**AIM OF THE TASK**
Can you print the data exactly and leave out each image?

Stored data:
- - -

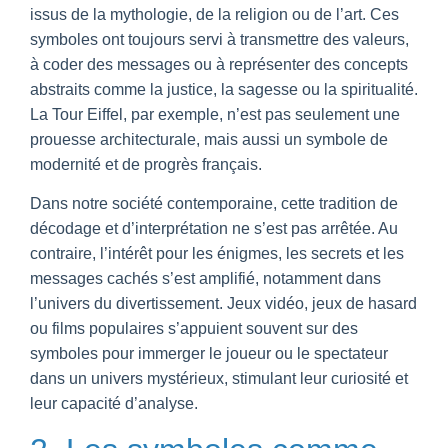
issus de la mythologie, de la religion ou de l’art. Ces
symboles ont toujours servi à transmettre des valeurs,
à coder des messages ou à représenter des concepts
abstraits comme la justice, la sagesse ou la spiritualité.
La Tour Eiffel, par exemple, n’est pas seulement une
prouesse architecturale, mais aussi un symbole de
modernité et de progrès français.
Dans notre société contemporaine, cette tradition de
décodage et d’interprétation ne s’est pas arrêtée. Au
contraire, l’intérêt pour les énigmes, les secrets et les
messages cachés s’est amplifié, notamment dans
l’univers du divertissement. Jeux vidéo, jeux de hasard
ou films populaires s’appuient souvent sur des
symboles pour immerger le joueur ou le spectateur
dans un univers mystérieux, stimulant leur curiosité et
leur capacité d’analyse.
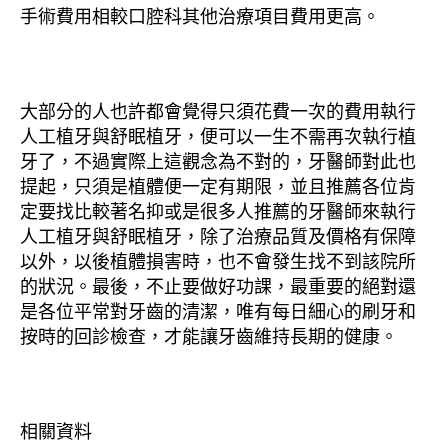
手術費用相較口腔科其他治療項目費用更高。
大部分的人也許都會覺得只須花費一次的費用執行
人工植牙與舒眠植牙，便可以一生不需再次執行植
牙了，不過實際上這觀念為不對的，牙醫師對此也
提起，只須是植體便一定有期限，並且推薦各位肯
定要找比較著名抑或是很多人推薦的牙醫師來執行
人工植牙與舒眠植牙，除了治療品質及價格有保障
以外，以後植體損害時，也不會發生找不到該院所
的狀況。最後，不止要做好功課，最重要的絕對還
是各位平常對牙齒的清潔，唯有每日細心的刷牙和
按時的回診檢查，才能讓牙齒維持長期的健康。
相關資料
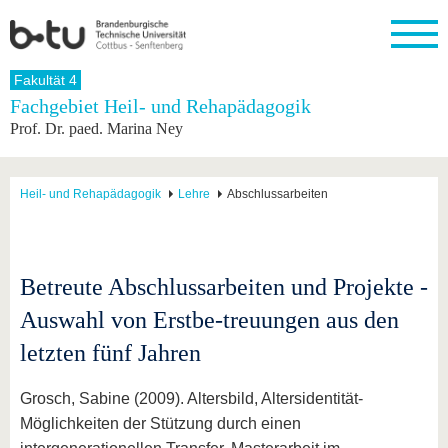
Startseite
Fakultät 4
Schließen
Fachgebiet Heil- und Rehapädagogik
Prof. Dr. paed. Marina Ney
Universität
Forschung
Studium
International
Weiterbildung
Transfer
Unileben
Die BTU
Aktuelle
Studienangebot
Internationales
Weiterbildungsangebote
Akademische
Unsere
Forschung
Profil
Fachkräfte
Werte
Struktur
Vor dem
Wissenschaftliche
Heil- und Rehapädagogik
Lehre
Abschlussarbeiten
Forschungsprofil
Studium
Aus dem
Weiterbildung
Wirtschafts-
Familie &
Karriere
Ausland
und
Dual
&
Förderung
Im
Kontakt
an die
Forschungskooperati
Career
Engagement
Studium
BTU
Wissenschaftlicher
Gründen
Sport &
Betreute Abschlussarbeiten und Projekte -
Partnerschaften
Nachwuchs
Nach
Mit der
an der
Gesundhei
&
dem
Auswahl von Erstbe-treuungen aus den
BTU ins
BTU
Strukturwandel
Studium
BTU &
Ausland
Innovative
Region
letzten fünf Jahren
Für
Transferprojekte
erleben
internationale
Lernen
Grosch, Sabine (2009). Altersbild, Altersidentität-
Studierende
Sie uns
Möglichkeiten der Stützung durch einen
Kontakt
kennen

- - -

**THE ANSWER**
issus de la mythologie, de la religion ou de l’art. Ces
symboles ont toujours servi à transmettre des valeurs,
à coder des messages ou à représenter des concepts
abstraits comme la justice, la sagesse ou la spiritualité.
La Tour Eiffel, par exemple, n’est pas seulement une
prouesse architecturale, mais aussi un symbole de
modernité et de progrès français.
Dans notre société contemporaine, cette tradition de
décodage et d’interprétation ne s’est pas arrêtée. Au
contraire, l’intérêt pour les énigmes, les secrets et les
messages cachés s’est amplifié, notamment dans
l’univers du divertissement. Jeux vidéo, jeux de hasard
ou films populaires s’appuient souvent sur des
symboles pour immerger le joueur ou le spectateur
dans un univers mystérieux, stimulant leur curiosité et
leur capacité d’analyse.
手術費用相較口腔科其他治療項目費用更高。
大部分的人也許都會覺得只須花費一次的費用執行
人工植牙與舒眠植牙，便可以一生不需再次執行植
牙了，不過實際上這觀念為不對的，牙醫師對此也
提起，只須是植體便一定有期限，並且推薦各位肯
定要找比較著名抑或是很多人推薦的牙醫師來執行
人工植牙與舒眠植牙，除了治療品質及價格有保障
以外，以後植體損害時，也不會發生找不到該院所
的狀況。最後，不止要做好功課，最重要的絕對還
是各位平常對牙齒的清潔，唯有每日細心的刷牙和
按時的回診檢查，才能讓牙齒維持長期的健康。
相關資料
Startseite
Fakultät 4
Schließen
Fachgebiet Heil- und Rehapädagogik
Prof. Dr. paed. Marina Ney
Universität
Forschung
Studium
International
Weiterbildung
Transfer
Unileben
Die BTU
Aktuelle
Studienangebot
Internationales
Weiterbildungsangebote
Akademische
Unsere
Forschung
Profil
Fachkräfte
Werte
Struktur
Vor dem
Wissenschaftliche
Heil- und Rehapädagogik
Lehre
Abschlussarbeiten
Forschungsprofil
Studium
Aus dem
Weiterbildung
Wirtschafts-
Familie &
Karriere
Ausland
und
Dual
&
Förderung
Im
Kontakt
an die
Forschungskooperati
Career
Engagement
Studium
BTU
Wissenschaftlicher
Gründen
Sport &
Betreute Abschlussarbeiten und Projekte -
Partnerschaften
Nachwuchs
Nach
Mit der
an der
Gesundhei
&
dem
Auswahl von Erstbe-treuungen aus den
BTU ins
BTU
Strukturwandel
Studium
BTU &
Ausland
Innovative
Region
letzten fünf Jahren
Für
Transferprojekte
erleben
internationale
Lernen
Grosch, Sabine (2009). Altersbild, Altersidentität-
Studierende
Sie uns
Möglichkeiten der Stützung durch einen
Kontakt
kennen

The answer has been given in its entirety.